Two industry experts weigh in on their experiences with cause marketing and how it can benefit agri-retailers.

Ray Redfern – Redfern Farm Services

Ray Redfern is the president of Redfern Farm Services, which he founded in 1972 in Rivers, Man. Today, he operates 11 locations in southwestern Manitoba, employs more than 80 staff and contributes to a number of initiatives in the community. Since 2014, Redferns has contributed monetary awards to winning students of the Agribusiness Plan Competition at Assiniboine Community College, which encourages agribusiness students to develop their business-planning skills for their future careers.
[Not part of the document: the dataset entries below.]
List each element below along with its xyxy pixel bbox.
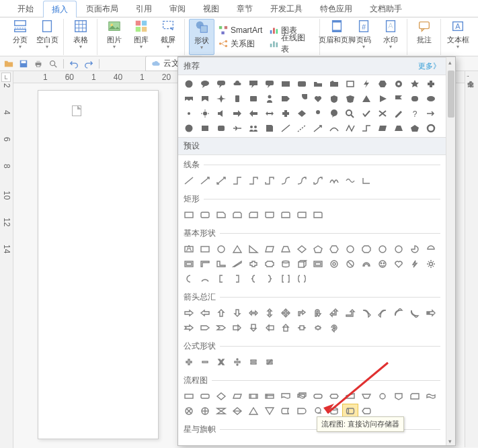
fc-punchtape[interactable]	[423, 389, 439, 404]
tab-view[interactable]: 视图	[195, 1, 227, 17]
arrow-l[interactable]	[197, 306, 213, 320]
line-10[interactable]	[326, 173, 342, 188]
basic-arc[interactable]	[197, 271, 213, 286]
line-11[interactable]	[342, 173, 358, 188]
comment-button[interactable]: 批注	[411, 19, 437, 45]
table-button[interactable]: 表格▾	[68, 19, 93, 49]
basic-bracket-l[interactable]	[213, 271, 229, 286]
shape-square-outline[interactable]	[342, 77, 358, 91]
arrow-lrcallout[interactable]	[294, 320, 310, 335]
picture-button[interactable]: 图片▾	[102, 19, 127, 49]
shape-folder2[interactable]	[326, 77, 342, 91]
tab-start[interactable]: 开始	[9, 1, 42, 17]
basic-dec[interactable]	[374, 242, 391, 257]
fc-internal[interactable]	[262, 389, 278, 404]
arrow-curved-l[interactable]	[374, 306, 391, 320]
arrow-curved-r[interactable]	[358, 306, 374, 320]
shape-circle[interactable]	[181, 77, 197, 91]
shape-note[interactable]	[262, 121, 278, 136]
open-icon[interactable]	[4, 59, 13, 69]
basic-lightning[interactable]	[407, 257, 423, 271]
online-chart-button[interactable]: 在线图表	[269, 38, 313, 50]
screenshot-button[interactable]: 截屏▾	[155, 19, 181, 49]
relation-button[interactable]: 关系图	[218, 38, 262, 50]
shape-plus[interactable]	[423, 77, 439, 91]
preview-icon[interactable]	[48, 59, 58, 69]
fc-or[interactable]	[197, 404, 213, 418]
page-number-button[interactable]: # 页码▾	[351, 19, 376, 49]
shape-diamond[interactable]	[294, 106, 310, 121]
basic-bracket-r[interactable]	[229, 271, 245, 286]
shape-arrow-lr[interactable]	[262, 106, 278, 121]
fc-process[interactable]	[181, 389, 197, 404]
arrow-lr[interactable]	[245, 306, 262, 320]
header-footer-button[interactable]: 页眉和页脚	[324, 19, 350, 49]
shape-speech2[interactable]	[213, 77, 229, 91]
line-2[interactable]	[197, 173, 213, 188]
shape-zigzag[interactable]	[342, 121, 358, 136]
shape-search[interactable]	[342, 106, 358, 121]
shape-edit[interactable]	[391, 106, 407, 121]
arrow-uturn[interactable]	[310, 306, 326, 320]
basic-sun[interactable]	[423, 257, 439, 271]
line-4[interactable]	[229, 173, 245, 188]
arrow-ucallout[interactable]	[278, 320, 294, 335]
tab-insert[interactable]: 插入	[43, 1, 77, 17]
page-break-button[interactable]: 分页▾	[7, 19, 33, 49]
shape-arrow-r[interactable]	[229, 106, 245, 121]
line-1[interactable]	[181, 173, 197, 188]
shape-flag[interactable]	[391, 91, 407, 106]
shape-cross[interactable]	[278, 106, 294, 121]
shape-chat[interactable]	[326, 106, 342, 121]
shape-pill[interactable]	[423, 91, 439, 106]
basic-trap[interactable]	[278, 242, 294, 257]
shape-parallelogram[interactable]	[374, 121, 391, 136]
basic-blockarc[interactable]	[358, 257, 374, 271]
basic-heart[interactable]	[391, 257, 407, 271]
shape-ring[interactable]	[423, 121, 439, 136]
formula-plus[interactable]	[181, 355, 197, 369]
fc-connector[interactable]	[374, 389, 391, 404]
rect-6[interactable]	[262, 208, 278, 222]
basic-brace-r[interactable]	[262, 271, 278, 286]
shape-gear[interactable]	[391, 77, 407, 91]
fc-merge[interactable]	[262, 404, 278, 418]
shape-sound[interactable]	[213, 106, 229, 121]
basic-cube[interactable]	[294, 257, 310, 271]
fc-offpage[interactable]	[391, 389, 407, 404]
formula-minus[interactable]	[197, 355, 213, 369]
tab-devtools[interactable]: 开发工具	[262, 1, 311, 17]
basic-moon[interactable]	[181, 271, 197, 286]
line-12[interactable]	[358, 173, 374, 188]
basic-halfframe[interactable]	[197, 257, 213, 271]
basic-diamond[interactable]	[294, 242, 310, 257]
panel-scrollbar[interactable]: ▴ ▾	[446, 57, 455, 445]
rect-7[interactable]	[278, 208, 294, 222]
line-7[interactable]	[278, 173, 294, 188]
fc-manualop[interactable]	[358, 389, 374, 404]
shape-rect[interactable]	[278, 77, 294, 91]
rect-1[interactable]	[181, 208, 197, 222]
tab-special[interactable]: 特色应用	[312, 1, 360, 17]
tab-reference[interactable]: 引用	[128, 1, 160, 17]
basic-chord[interactable]	[423, 242, 439, 257]
formula-neq[interactable]	[262, 355, 278, 369]
line-5[interactable]	[245, 173, 262, 188]
basic-pie[interactable]	[407, 242, 423, 257]
shape-arrow-group[interactable]	[229, 121, 245, 136]
basic-brace-l[interactable]	[245, 271, 262, 286]
shape-star4[interactable]	[213, 91, 229, 106]
fc-document[interactable]	[278, 389, 294, 404]
arrow-quadcallout[interactable]	[310, 320, 326, 335]
formula-eq[interactable]	[245, 355, 262, 369]
basic-hept[interactable]	[342, 242, 358, 257]
line-6[interactable]	[262, 173, 278, 188]
more-link[interactable]: 更多》	[418, 61, 440, 71]
basic-tri[interactable]	[229, 242, 245, 257]
shape-elbow[interactable]	[358, 121, 374, 136]
basic-circle[interactable]	[213, 242, 229, 257]
basic-noSymbol[interactable]	[342, 257, 358, 271]
shape-check[interactable]	[358, 106, 374, 121]
fc-card[interactable]	[407, 389, 423, 404]
shape-square[interactable]	[197, 121, 213, 136]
Jodi Starodub – ADAMA Agricultural Solutions Canada

Jodi Starodub is the demand creation manager at ADAMA Agricultural Solutions Canada, and is involved with the marketing, brand identity, and analytics for the ADAMA Canada team. Last year, she was involved in executing ADAMA’s Thank-A-Retailer Contest, where the public voted on a deserving agri-retailer in Alberta and British Columbia, Saskatchewan, Manitoba and Eastern Canada. The retailer with the most votes in each of the four regions was awarded $15,000 to donate to a community project of their choice.


The Communicator: How would you define cause marketing?

Ray Redfern: Cause marketing, in a broad sense, is understanding what opportunities or issues are important to the community that is your target audience. How do you look like you’re part of the solution and how do you play an active role in creating that solution?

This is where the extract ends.